- Active: 1917-1918
- Country: Portugal
- Allegiance: Portuguese Army
- Type: Division
- Size: 20 000
- Headquarters: La Gorgue, France
- Engagements: World War I Western Front Battle of the Lys (1918)

Commanders
- Division commander (December 22, 1917, to March 21, 1918): General Simas Machado
- Division commander (March 21, 1918, to April 9, 1918): General Gomes da Costa

= 2nd Division (Portugal) =

Part of the Portuguese Expeditionary Corps that fought in World War I

The 2nd Division was one of the two divisions of the Portuguese Expeditionary Corps (CEP, Corpo Expedicionário Português), the main military force of Portugal that fought in the World War I Western Front on the side of the Allies. The Division was under the command of General Simas Machado until March 1918, when it became under the command of General Gomes da Costa.

== History ==
On April 6, 1918, after heavy losses, the 1st Division was removed to the rearguard, leaving the 2nd Division (reinforced with the 6th Brigade from the 1st Division) as the sole CEP division on the front line. The 2nd division assumed the responsibility of all the Portuguese sectors, rearranged as the Fauquissart, the Neuve Chapelle and the Ferme du Bois sectors (11 km of front), now under the operational control of the British XI Corps.

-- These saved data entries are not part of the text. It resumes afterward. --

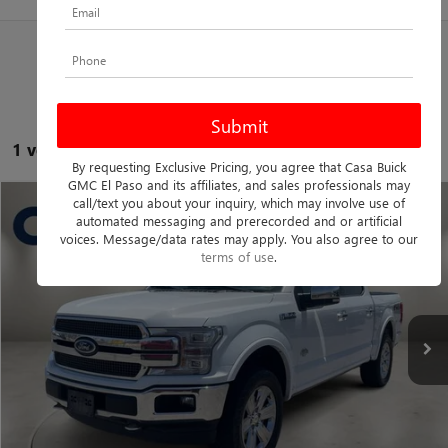
1 vehicle found
By requesting Exclusive Pricing, you agree that Casa Buick
GMC El Paso and its affiliates, and sales professionals may
call/text you about your inquiry, which may involve use of
Compare Vehicle
$31,725
USED
2020
FORD F-150
KING RANCH
automated messaging and prerecorded and or artificial
voices. Message/data rates may apply. You also agree to our
CASA PRICE
Casa Nissan
terms of use
.
VIN:
1FTEW1E44LFA48673
Stock:
F4138A
Model:
W1E
Less
Retail Price
$31,500
125,723 mi
Ext.
Int.
Doc Fee
+$225
Casa Price
$31,725
CLICK TO CALL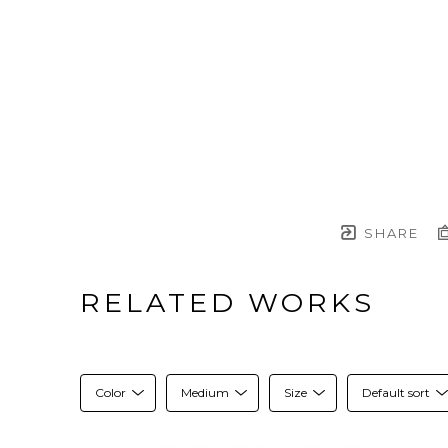
SHARE
RELATED WORKS
Color
Medium
Size
Default sort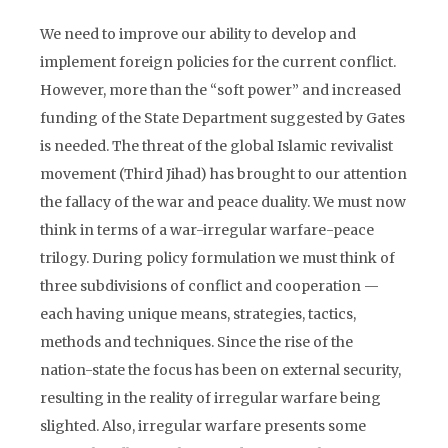
We need to improve our ability to develop and
implement foreign policies for the current conflict.
However, more than the “soft power” and increased
funding of the State Department suggested by Gates
is needed. The threat of the global Islamic revivalist
movement (Third Jihad) has brought to our attention
the fallacy of the war and peace duality. We must now
think in terms of a war-irregular warfare-peace
trilogy. During policy formulation we must think of
three subdivisions of conflict and cooperation —
each having unique means, strategies, tactics,
methods and techniques. Since the rise of the
nation-state the focus has been on external security,
resulting in the reality of irregular warfare being
slighted. Also, irregular warfare presents some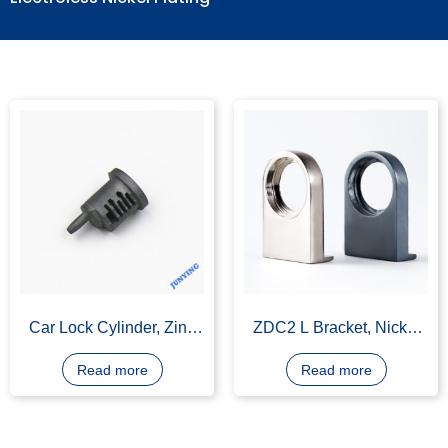
Electroless Nickel Plating
Car Lock Cylinder, Zinc
ZDC2 L Bracket, Nickel
Alloy, Nickel Plating
Plating or Polish
Read more
Read more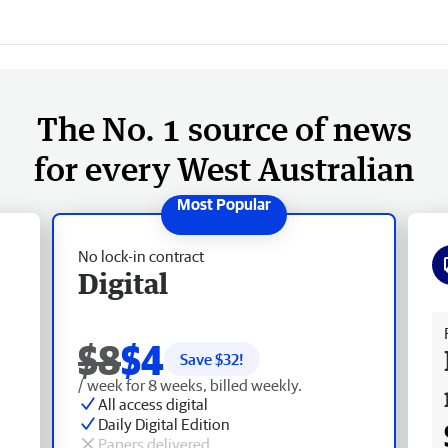
The No. 1 source of news
for every West Australian
No lock-in contract
Digital
Fr
$8
$4
Save $
32
!
/ week for 8 weeks, billed weekly.
All access digital
Daily Digital Edition
Papers delivered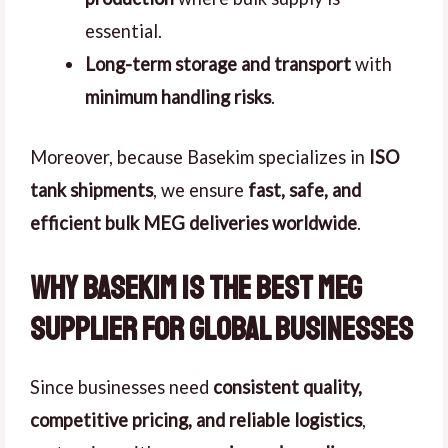
essential.
Long-term storage and transport
with
minimum handling risks
.
Moreover, because Basekim specializes in
ISO
tank shipments
, we ensure
fast, safe, and
efficient bulk MEG deliveries worldwide
.
Why Basekim is the Best MEG
Supplier for Global Businesses
Since businesses need
consistent quality,
competitive pricing, and reliable logistics
,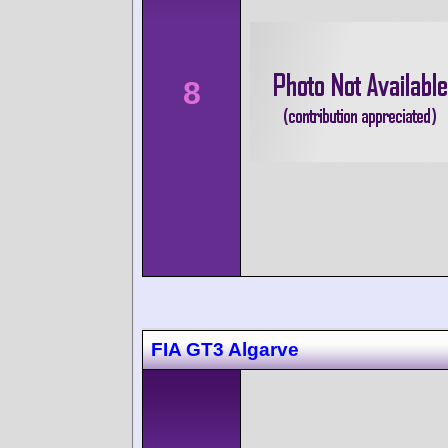
8
FIA GT3 Algarve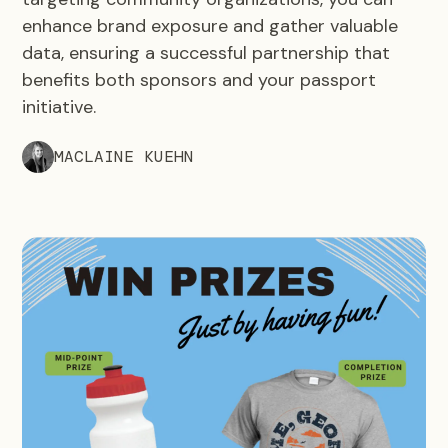
enhance brand exposure and gather valuable
data, ensuring a successful partnership that
benefits both sponsors and your passport
initiative.
MACLAINE KUEHN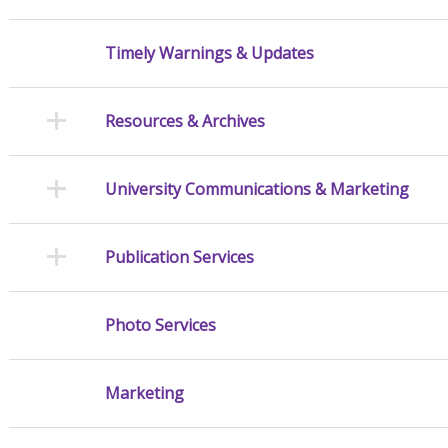
Timely Warnings & Updates
Resources & Archives
University Communications & Marketing
Publication Services
Photo Services
Marketing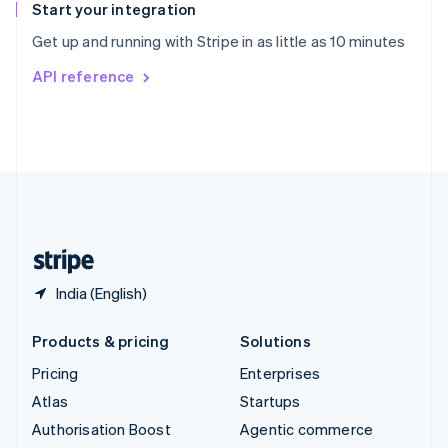
Español
English
Start your integration
Sweden
Get up and running with Stripe in as little as 10 minutes
Svenska
English
Switzerland
API reference
Deutsch
Français
Italiano
English
Thailand
ไทย
English
United Arab Emirates
English
United Kingdom
English
United States
English
Español
简体中文
India (English)
Products & pricing
Solutions
Pricing
Enterprises
Atlas
Startups
Authorisation Boost
Agentic commerce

The 2nd Division was also planned to be moved to the rearguard on April 9, 1918, on the same day German Army launched operation Georgette, the great offensive whose main thrust was precisely on the sectors defended by the Portuguese Division. In the resulting Battle of the Lys, the 20,000 Portuguese of 2nd Division suffered an assault from 100,000 Germans, supported by a heavy artillery bombardment. Despite stubborn resistance, the Portuguese Division was overrun and lost c. 7,000 casualties. From December 22, 1917, to April 6, 1918, the 2nd Division was responsible for the sectors of Fauquissart and Chapigny of the Portuguese Sector of the Western Front.